===== AVAILABLE DATA =====

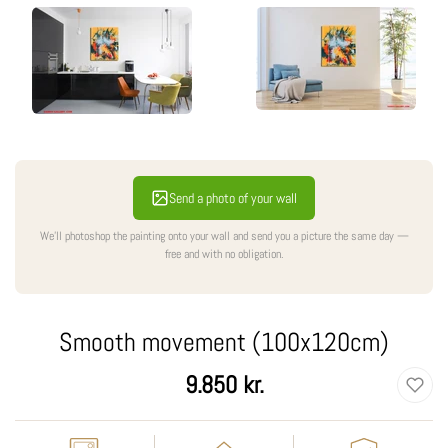
Send a photo of your wall
We'll photoshop the painting onto your wall and send you a picture the same day —
free and with no obligation.
Smooth movement (100x120cm)
Regular
9.850 kr.
price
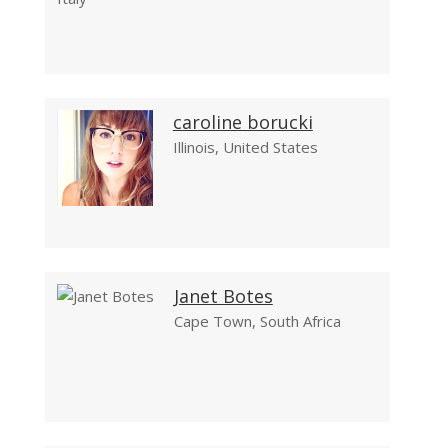
caroline borucki
Illinois, United States
Janet Botes
Cape Town, South Africa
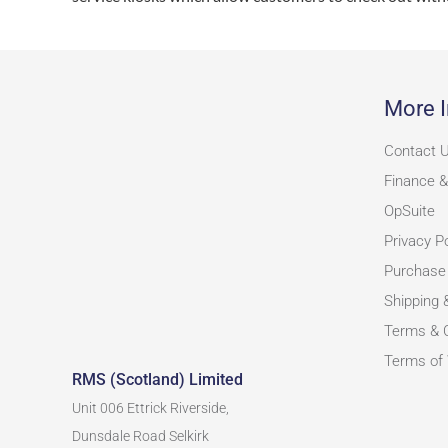
More I
Contact 
Finance &
OpSuite
Privacy Po
Purchase
Shipping 
Terms & C
Terms of
RMS (Scotland) Limited
Unit 006 Ettrick Riverside,
Dunsdale Road Selkirk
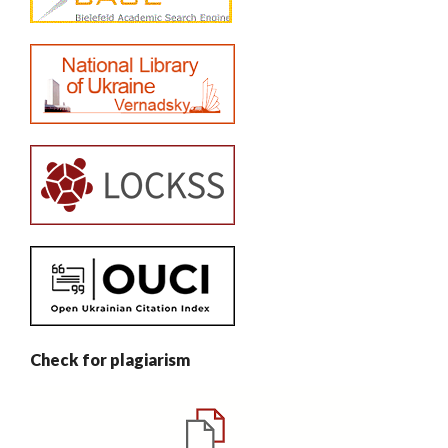
Check for plagiarism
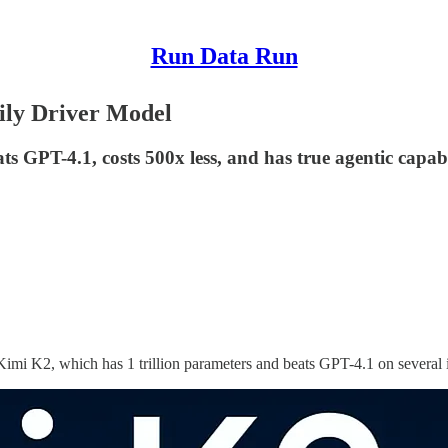
Run Data Run
ly Driver Model
 GPT-4.1, costs 500x less, and has true agentic capabilit
Kimi K2, which has 1 trillion parameters and beats GPT-4.1 on several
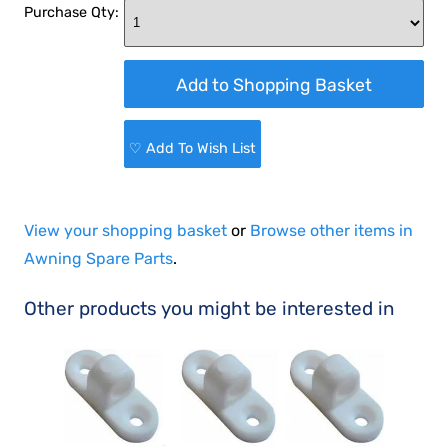
Purchase Qty:
♡ Add To Wish List
View your shopping basket
or
Browse other items in
Awning Spare Parts
.
Other products you might be interested in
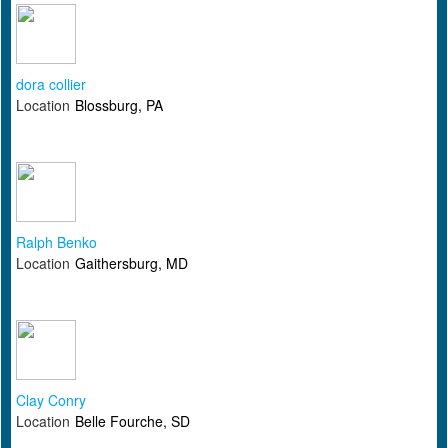
dora collier
Location
Blossburg, PA
Ralph Benko
Location
Gaithersburg, MD
Clay Conry
Location
Belle Fourche, SD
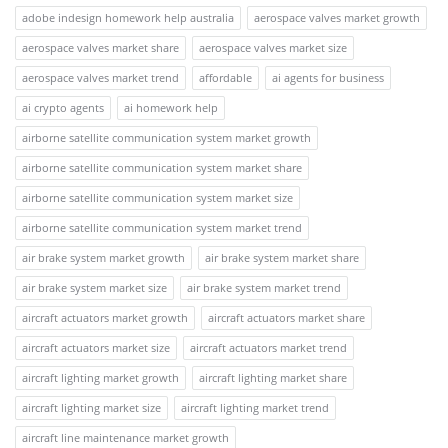
adobe indesign homework help australia
aerospace valves market growth
aerospace valves market share
aerospace valves market size
aerospace valves market trend
affordable
ai agents for business
ai crypto agents
ai homework help
airborne satellite communication system market growth
airborne satellite communication system market share
airborne satellite communication system market size
airborne satellite communication system market trend
air brake system market growth
air brake system market share
air brake system market size
air brake system market trend
aircraft actuators market growth
aircraft actuators market share
aircraft actuators market size
aircraft actuators market trend
aircraft lighting market growth
aircraft lighting market share
aircraft lighting market size
aircraft lighting market trend
aircraft line maintenance market growth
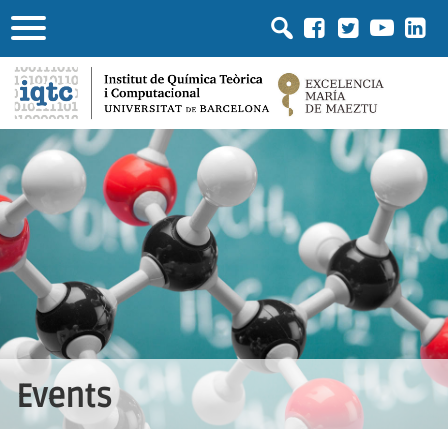
Events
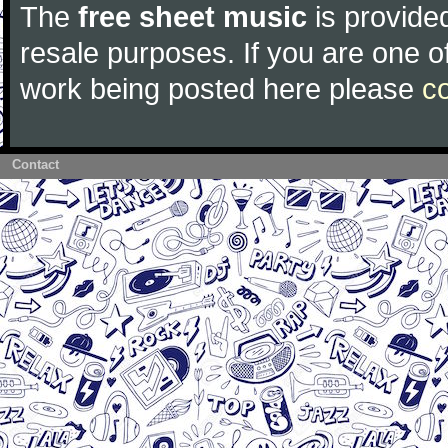
The
free sheet music
is provided
resale purposes. If you are one of
work being posted here please
c
Contact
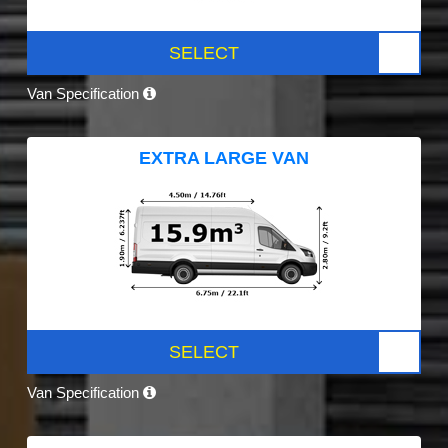
SELECT
Van Specification
EXTRA LARGE VAN
SELECT
Van Specification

=====

Would you please copy every line in the data that contains the word "share"?

aerospace valves market share
airborne satellite communication system market share
air brake system market share
aircraft actuators market share
aircraft lighting market share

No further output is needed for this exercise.